EM BUSCA DE MEU PAI- STEPHEN HUMPHREY BOGART

   O American Film Institute, em 2008, elegeu pela terceira vez seguida, Humphrey Bogart como a maior estrela masculina do cinema. Kate é a atriz, e Bogey deixou para trás Cary Grant, Spencer Tracy, James Stewart e Gary Cooper, ( dos atores em atividade o melhor colocado é Jack Nicholson, ele é o 17 ).
   Como é ser filho do mito? Stephen é o único filho homem de Bogey e este livro é um ajuste de contas entre os dois. Pois Stephen, hoje produtor da ESPN, cresceu com um imenso rancor em relação ao pai. O motivo é muito simples, Bogey morreu aos 56 anos e Stephen tinha apenas 8. O que o filho mais queria o pai não pode lhe dar: tempo.
   Humphrey Bogart era um homem à antiga. Ele gostava de estar com sua turma, com seus amigos homens ( Huston, Sinatra e Spencer Tracy eram os mais íntimos ), o negócio dele era whisky, cartas, bares e piadas. Bogart falava sem parar, adorava provocar, dizia sempre o que pensava e por causa da lingua solta, vivia se metendo em brigas. Adorava ser ator e quando tinha tempo livre, se dedicava a seu maior amor: navegar. Humphrey Bogart era louco pelo mar e acima de qualquer coisa, se dedicava a seu veleiro, o Santana. E o tempo para seu filho?
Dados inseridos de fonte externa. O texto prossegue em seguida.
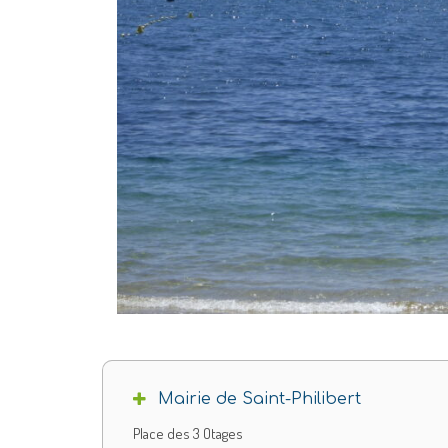
Mairie de Saint-Philibert
Place des 3 Otages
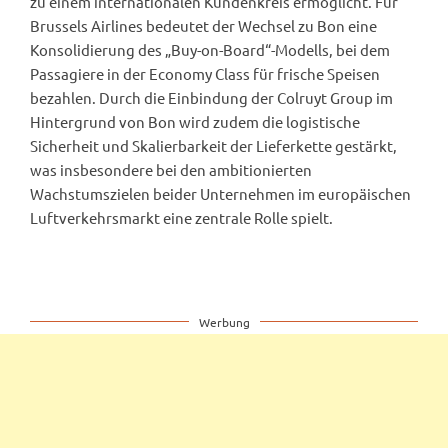
zu einem internationalen Kundenkreis ermöglicht. Für
Brussels Airlines bedeutet der Wechsel zu Bon eine
Konsolidierung des „Buy-on-Board“-Modells, bei dem
Passagiere in der Economy Class für frische Speisen
bezahlen. Durch die Einbindung der Colruyt Group im
Hintergrund von Bon wird zudem die logistische
Sicherheit und Skalierbarkeit der Lieferkette gestärkt,
was insbesondere bei den ambitionierten
Wachstumszielen beider Unternehmen im europäischen
Luftverkehrsmarkt eine zentrale Rolle spielt.
Werbung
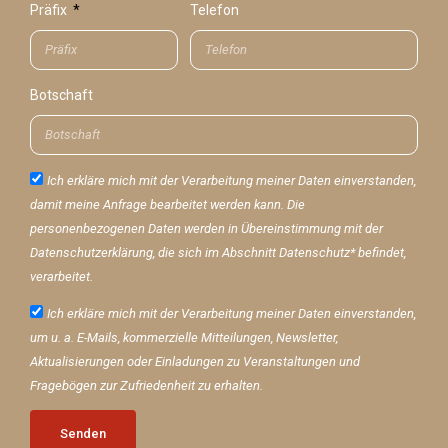
Präfix
Telefon
Botschaft
Ich erkläre mich mit der Verarbeitung meiner Daten einverstanden,
damit meine Anfrage bearbeitet werden kann. Die
personenbezogenen Daten werden in Übereinstimmung mit der
Datenschutzerklärung, die sich im Abschnitt Datenschutz* befindet,
verarbeitet.
Ich erkläre mich mit der Verarbeitung meiner Daten einverstanden,
um u. a. E-Mails, kommerzielle Mitteilungen, Newsletter,
Aktualisierungen oder Einladungen zu Veranstaltungen und
Fragebögen zur Zufriedenheit zu erhalten.
Senden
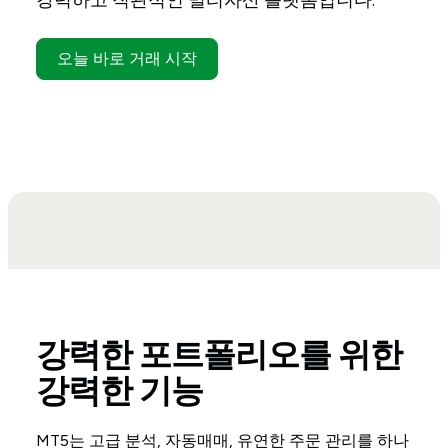
강력하고 직관적인 멀티자산 플랫폼입니다.
오늘 바로 거래 시작
강력한 포트폴리오를 위한
강력한 기능
MT5는 고급 분석, 자동매매, 유연한 주문 관리를 하나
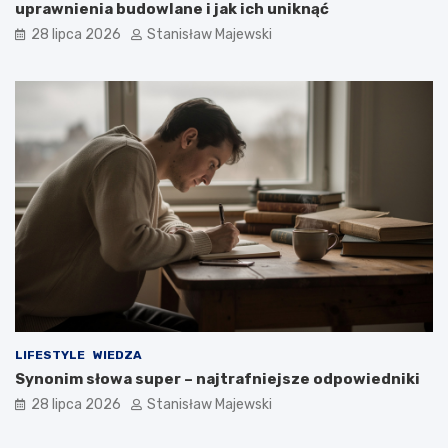
uprawnienia budowlane i jak ich uniknąć
28 lipca 2026
Stanisław Majewski
LIFESTYLE
WIEDZA
Synonim słowa super – najtrafniejsze odpowiedniki
28 lipca 2026
Stanisław Majewski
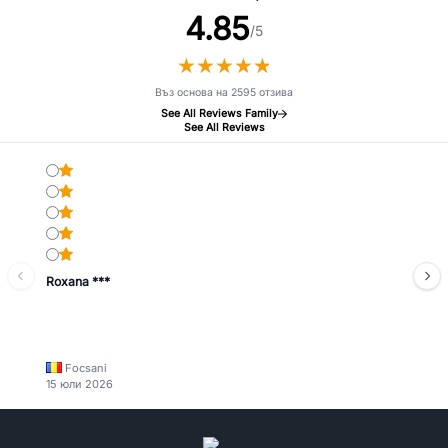
4.85
/5
★
★
★
★
★
★
★
★
★
★
Въз основа на 2595 отзива
See All Reviews Family
See All Reviews
Roxana ***
Focsani
15 юли 2026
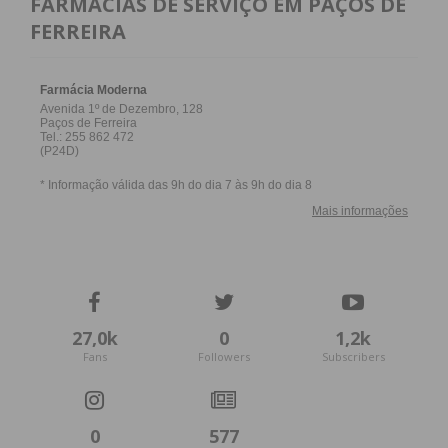
FARMACIAS DE SERVIÇO EM PAÇOS DE
FERREIRA
27,0k
0
1,2k
Fans
Followers
Subscribers
0
577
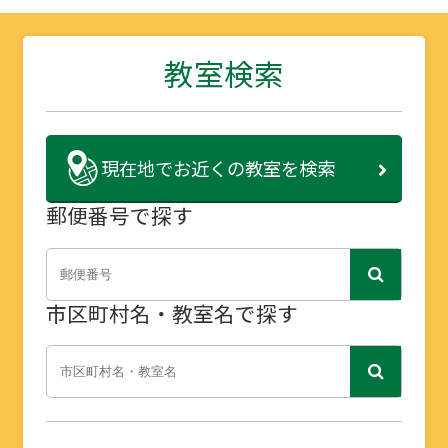
教室検索
現在地で
お近くの教室を検索
郵便番号で探す
市区町村名・教室名で探す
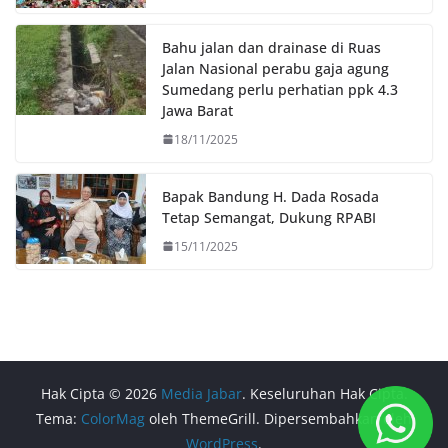
Bahu jalan dan drainase di Ruas
Jalan Nasional perabu gaja agung
Sumedang perlu perhatian ppk 4.3
Jawa Barat
18/11/2025
Bapak Bandung H. Dada Rosada
Tetap Semangat, Dukung RPABI
15/11/2025
Hak Cipta © 2026
Media Jabar
. Keseluruhan Hak Cipta.
Tema:
ColorMag
oleh ThemeGrill. Dipersembahkan oleh
WordPress
.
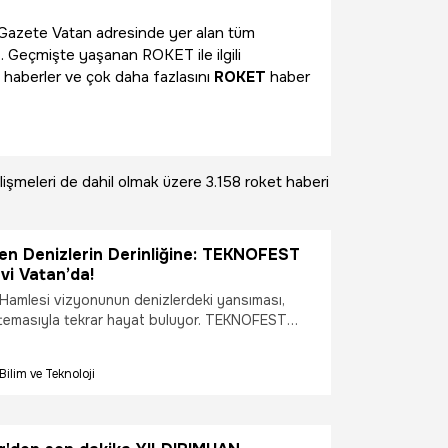
ili Gazete Vatan adresinde yer alan tüm
z. Geçmişte yaşanan ROKET ile ilgili
 haberler ve çok daha fazlasını
ROKET
haber
işmeleri de dahil olmak üzere
3.158 roket haberi
n Denizlerin Derinliğine: TEKNOFEST
vi Vatan’da!
i Hamlesi vizyonunun denizlerdeki yansıması,
temasıyla tekrar hayat buluyor. TEKNOFEST
nda 20-23 Ağustos tarihlerinde Gölcük
mutanlığı’nda gerçekleşecek TEKNOFEST Mavi
Bilim ve Teknoloji
lik ve su altı teknolojilerinin ön plana çıkacağı
ik olarak teknoloji tutkunlarını bir araya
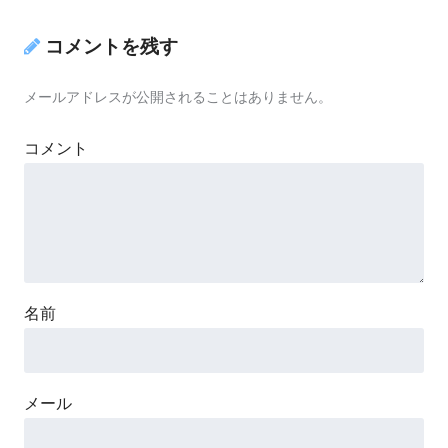
コメントを残す
メールアドレスが公開されることはありません。
コメント
名前
メール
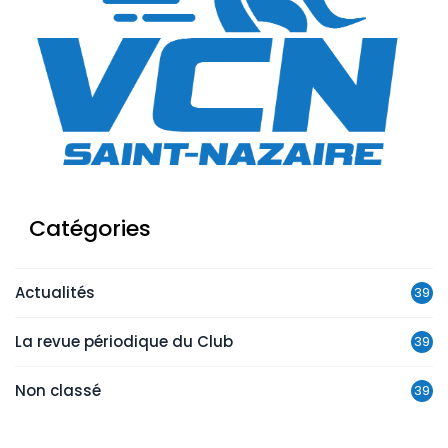
Catégories
Actualités
39
La revue périodique du Club
39
Non classé
39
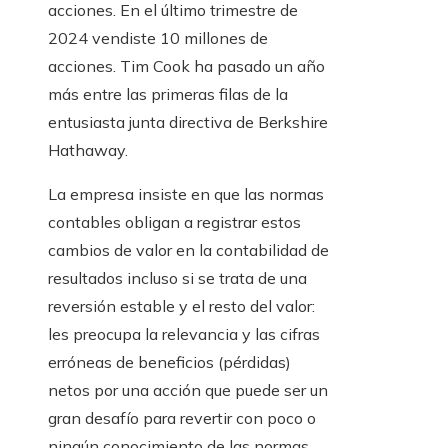
acciones. En el último trimestre de
2024 vendiste 10 millones de
acciones. Tim Cook ha pasado un año
más entre las primeras filas de la
entusiasta junta directiva de Berkshire
Hathaway.
La empresa insiste en que las normas
contables obligan a registrar estos
cambios de valor en la contabilidad de
resultados incluso si se trata de una
reversión estable y el resto del valor:
les preocupa la relevancia y las cifras
erróneas de beneficios (pérdidas)
netos por una acción que puede ser un
gran desafío para revertir con poco o
ningún conocimiento de las normas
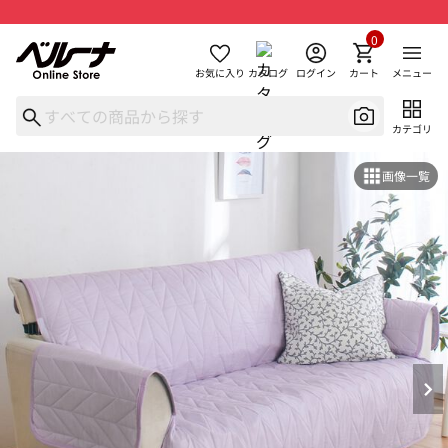
0
お気に入り
カタログ
ログイン
カート
メニュー
カテゴリ
画像一覧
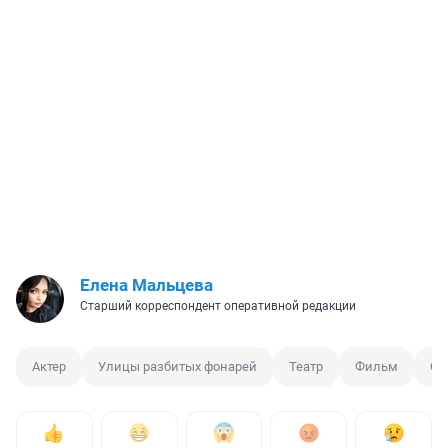
Елена Мальцева
Старший корреспондент оперативной редакции
Актер
Улицы разбитых фонарей
Театр
Фильм
Се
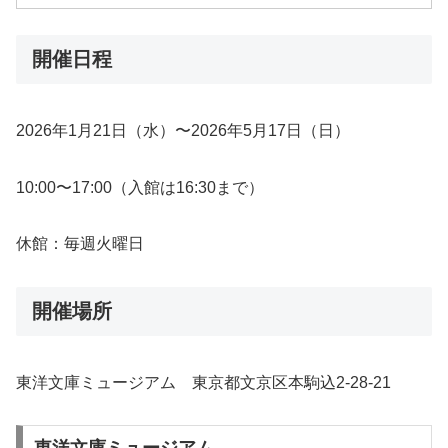
開催日程
2026年1月21日（水）〜2026年5月17日（日）
10:00〜17:00（入館は16:30まで）
休館：毎週火曜日
開催場所
東洋文庫ミュージアム 東京都文京区本駒込2-28-21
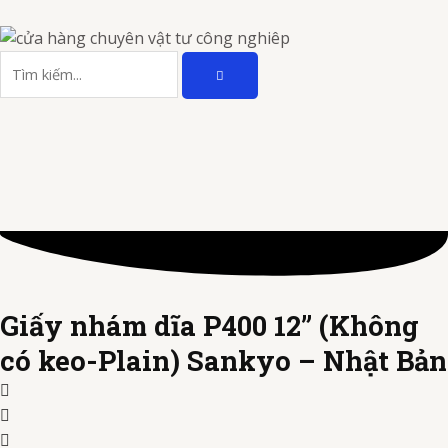
Nhảy
tới
TÌM
nội
Tìm
KIẾM
dung
kiếm
Giấy nhám dĩa P400 12” (Không
có keo-Plain) Sankyo – Nhật Bản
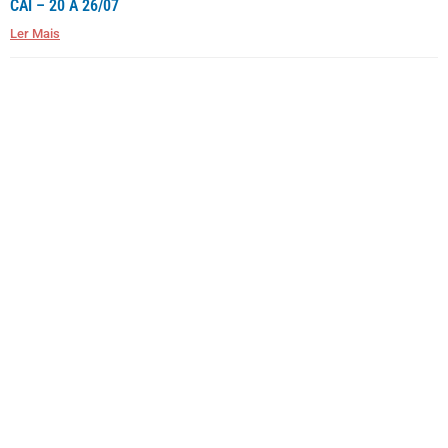
CAÍ – 20 A 26/07
Ler Mais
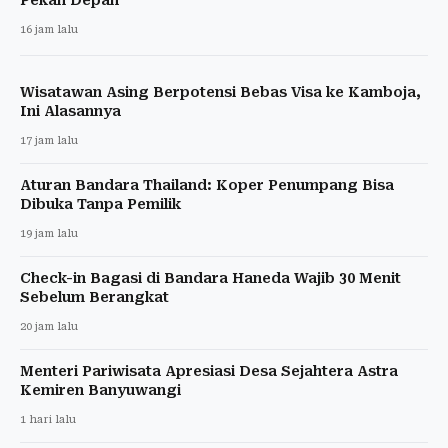
16 jam lalu
Wisatawan Asing Berpotensi Bebas Visa ke Kamboja,
Ini Alasannya
17 jam lalu
Aturan Bandara Thailand: Koper Penumpang Bisa
Dibuka Tanpa Pemilik
19 jam lalu
Check-in Bagasi di Bandara Haneda Wajib 30 Menit
Sebelum Berangkat
20 jam lalu
Menteri Pariwisata Apresiasi Desa Sejahtera Astra
Kemiren Banyuwangi
1 hari lalu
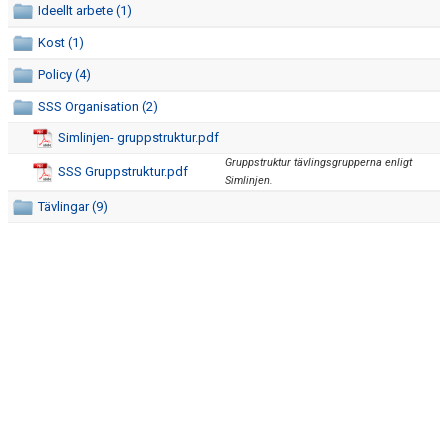
Ideellt arbete (1)
Kost (1)
Policy (4)
SSS Organisation (2)
Simlinjen- gruppstruktur.pdf
Gruppstruktur tävlingsgrupperna enligt
SSS Gruppstruktur.pdf
Simlinjen.
Tävlingar (9)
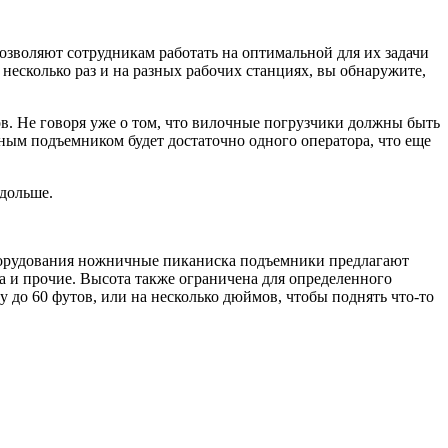
зволяют сотрудникам работать на оптимальной для их задачи
несколько раз и на разных рабочих станциях, вы обнаружите,
в. Не говоря уже о том, что вилочные погрузчики должны быть
ым подъемником будет достаточно одного оператора, что еще
 дольше.
оборудования ножничные пиканиска подъемники предлагают
ка и прочие. Высота также ограничена для определенного
 до 60 футов, или на несколько дюймов, чтобы поднять что-то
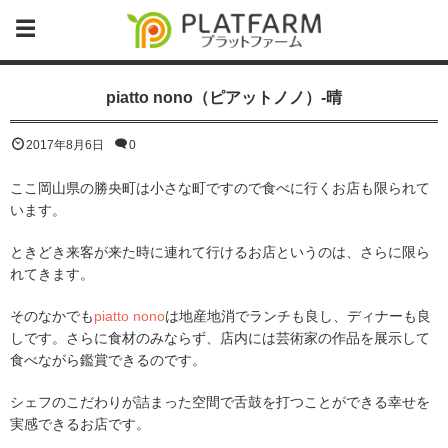
piatto nono（ピアットノノ）-晴
2017年8月6日
0
ここ岡山県の勝央町は小さな町ですので食べに行くお店も限られて
います。
ときどき来客が来た時に連れて行けるお店というのは、さらに限ら
れてきます。
そのなかでも
piatto nono
は地産地消でランチも良し、ディナーも良
しです。さらに食材のみならず、店内には芸術家の作品を展示して
食べながら鑑賞できるのです。
シェフのこだわりが詰まった空間で舌鼓を打つことができる幸せを
実感できるお店です。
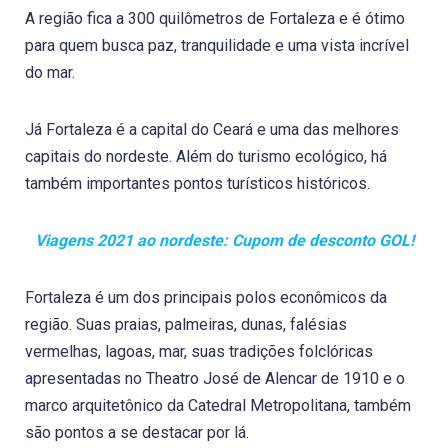
A região fica a 300 quilômetros de Fortaleza e é ótimo
para quem busca paz, tranquilidade e uma vista incrível
do mar.
Já Fortaleza é a capital do Ceará e uma das melhores
capitais do nordeste. Além do turismo ecológico, há
também importantes pontos turísticos históricos.
Viagens 2021 ao nordeste: Cupom de desconto GOL!
Fortaleza é um dos principais polos econômicos da
região. Suas praias, palmeiras, dunas, falésias
vermelhas, lagoas, mar, suas tradições folclóricas
apresentadas no Theatro José de Alencar de 1910 e o
marco arquitetônico da Catedral Metropolitana, também
são pontos a se destacar por lá.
   Quando se casou com Lauren Bacall, 25 anos mais jovem que ele, Bogey já tinha 45 anos. Ja´fora casado 3 vezes, e em seu último casamento fora muito infeliz. Mayo Method, alcoólatra, tinha a mania de jogar copos, pratos e facas nele. Mas eram ótimos na cama, e ele aguentou 8 anos. Foi pai pela primeira vez aos 48, e é cômico ver a falta de jeito que Bogart demonstra com crianças. Vários amigos dizem que ele olhava para Stephen como se o filho fosse um tipo de ET. Essa distância, esse tempo apressado que o pai passava com ele, marcaram Stephen. ( O que o marcou também é ter crescido com milhares de pessoas lhe dizendo: "Esse é o começo de uma bela amizade", " Toque de novo Sam", "Sempre teremos Paris", ou lhe provocando: "Então voce é o filho de Bogey? Vamos ver se voce é durão...").
   Há uma história engraçada que demonstra quem foi Bogart. Uma vez um amigo pediu para que ele tomasse conta de seu filho, só por duas horas. Apavorado, Bogey perguntou: "Mas o que eu falo com ele?", o pai disse: "Sei lá...voce é o padrinho dele, fale de religião". Quando o pai voltou, duas horas depois, viu Bogart sentado dizendo para o garoto: "Então Kid...existem dez mandamentos, certo?"
   Humphrey Bogart era filho do mais famoso cirugião de New York, e de uma renomada ilustradora de revistas. Cresceu em casa com mordomo e chauffeur. Aos 8 meses de idade, Bogey se tornou famoso em todo o país, sua foto foi usada como rótulo de comida de bebês. Mas seus pais não se davam e Bogart cresceu ouvindo suas brigas.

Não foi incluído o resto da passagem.